| Exercise requirements |
Whichever lines of the entries hold the word "trong" should be identified and copied.

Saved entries

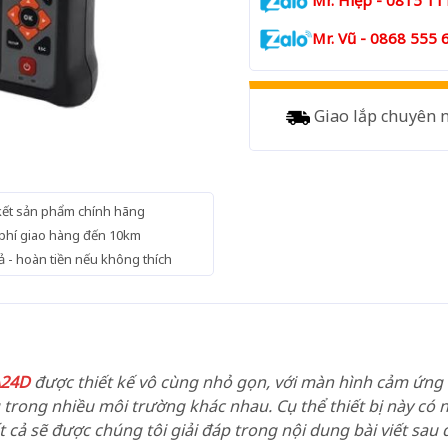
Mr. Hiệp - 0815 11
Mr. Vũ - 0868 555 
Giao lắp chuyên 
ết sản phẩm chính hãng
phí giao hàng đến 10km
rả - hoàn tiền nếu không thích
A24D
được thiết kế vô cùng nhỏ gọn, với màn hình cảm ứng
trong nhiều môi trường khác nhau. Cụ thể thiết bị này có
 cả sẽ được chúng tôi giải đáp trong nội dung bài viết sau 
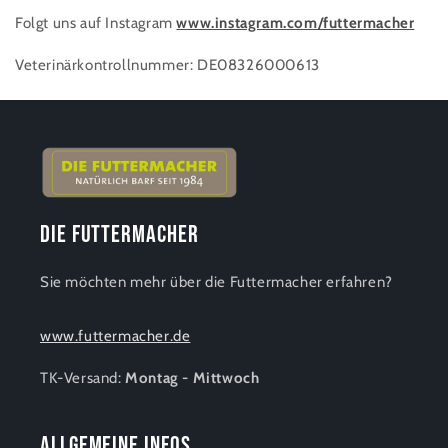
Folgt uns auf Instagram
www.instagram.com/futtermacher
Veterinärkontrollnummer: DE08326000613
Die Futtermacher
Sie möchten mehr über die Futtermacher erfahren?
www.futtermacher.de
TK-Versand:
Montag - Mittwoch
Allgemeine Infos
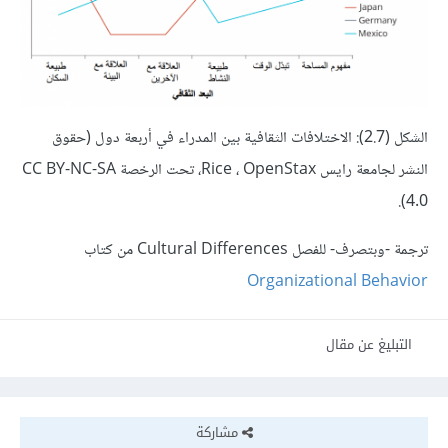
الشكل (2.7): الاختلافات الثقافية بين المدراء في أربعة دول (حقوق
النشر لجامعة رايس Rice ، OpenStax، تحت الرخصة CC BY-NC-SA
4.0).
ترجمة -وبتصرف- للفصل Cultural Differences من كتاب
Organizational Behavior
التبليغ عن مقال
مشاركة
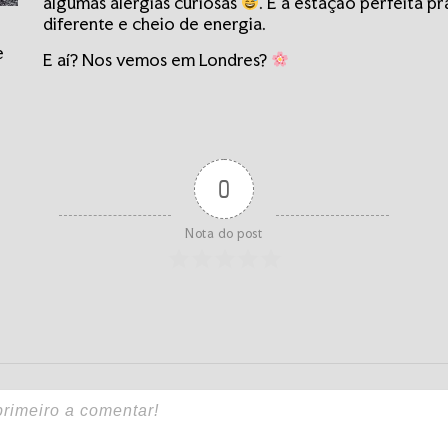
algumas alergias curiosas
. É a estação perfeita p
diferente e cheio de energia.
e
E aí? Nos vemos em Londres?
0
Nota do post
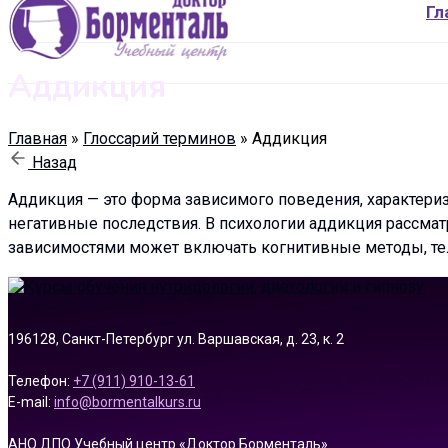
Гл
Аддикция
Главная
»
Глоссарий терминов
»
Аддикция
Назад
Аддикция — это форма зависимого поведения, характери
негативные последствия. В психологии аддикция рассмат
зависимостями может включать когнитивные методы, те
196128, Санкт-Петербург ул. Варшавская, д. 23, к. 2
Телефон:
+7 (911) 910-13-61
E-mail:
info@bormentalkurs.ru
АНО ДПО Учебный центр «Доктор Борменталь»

| Response area |
trong nhiều môi trường khác nhau. Cụ thể thiết bị này có
 cả sẽ được chúng tôi giải đáp trong nội dung bài viết sau 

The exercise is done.